The CIA’s biggest problem in Yugoslavia was to «de-Titoize» the federation. World War II partisan leader Marshal Josip Broz Tito brought the disparate peoples of federal Yugoslavia with a simple slogan: «Yugoslavia: six republics, five nations, four languages, three religions, two alphabets, one Party». The one party was the Communist Party. Although Tito allowed the Yugoslav republics a great deal of local autonomy, the van Heuven memo pointed out that this was at the expense market forces being able to take advantage of a uniform economic policy throughout Yugoslavia. Therefore, Yugoslavia would have to be dismantled with the component republics being able to be more easily absorbed into NATO and the EU than a large unwieldy Yugoslav federation. Therefore, for the Atlanticists, Yugoslavia had to die and die quickly.

The CIA and its affiliates decided that the northern Catholic, Western, and relatively prosperous republics of Croatia and Slovenia would be the first to carve out of Yugoslavia. US weapons and mercenaries were provided to Croatia for its military standoff against the Yugoslav army. The Yugoslav army was considered in 1988 to be a major barrier to NATO’s designs for the country. But van Heuven and others believed that if Yugoslavia could be economically dealt with by more than 200 percent inflation and an unpayable foreign debt, the political disruption would adversely affect the federal Yugoslav armed forces. The Atlanticists were correct as Croatia scored a military victory over Serbia in Operation Storm of 1995, which wrested control of the self-proclaimed Serb Republic of Krajina and provided assistance to the Bosnian army in seizing control of Western Bosnia from Serb forces. Operation Storm received covert support from NATO and the intelligence services of the United States, Britain, and Germany.

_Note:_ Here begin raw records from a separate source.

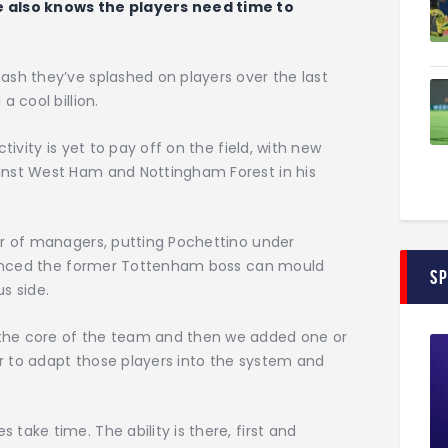
e also knows the players need time to
ash they’ve splashed on players over the last
 cool billion.
tivity is yet to pay off on the field, with new
inst West Ham and Nottingham Forest in his
er of managers, putting Pochettino under
nvinced the former Tottenham boss can mould
S
s side.
the core of the team and then we added one or
er to adapt those players into the system and
take time. The ability is there, first and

The Atlanticists also wanted to see the poorer Yugoslav southern and Orthodox and Muslim republics go their own way. Milosevic was demonized by the Atlanticists over his plans to reassert Serbian control over the autonomous provinces of Kosovo and Vojvodina. The Atlanticists, in their support for irredentist Hungarian nationalism in Vojvodina and Albanian nationalism in Kosovo, knew a human rights conflagration would be ignited. While muted in Vojvodina, the resulting bloody ethnic turmoil in Kosovo ended in NATO having their reason to occupy the Albanian province and shepherd it to independence.

The Atlanticists’ propaganda machine painted Milosevic and the Serbs as dangerous «hegemonists». There was yet one more target for the NATO butchers who dismembered Yugoslavia. Montenegro was convinced that they were not, as insisted upon by post-World War I Yugoslavia, Serbs but Montenegrins, totally distinct from the Serbs. The same NATO psychological warfare operation was used to convince Macedonians that they, too, were different from Serbs and should be independent. NATO, however, never took into consideration the fact that Greece would never allow a country on its northern border with the name «Macedonia». The Atlanticists have never been known to be keen scholars of the histories of lands they intend to carve up for their own selfish purposes.

Today, Yugoslavia is a jigsaw puzzle of a once-strong, independent, and non-aligned federation. In addition to opening up southeastern Europe to full NATO incorporation, the dismemberment of Yugoslavia was also designed to send a message to Russia. That message remains: if Yugoslavia could be dissected into seven independent republics, what could NATO and the Atlanticists do to the Russian Federation, spanning eleven time zones and consisting of 85 federal entities, many of which are based on ethnicity? NATO has already shown with Yugoslavia what it is capable of doing.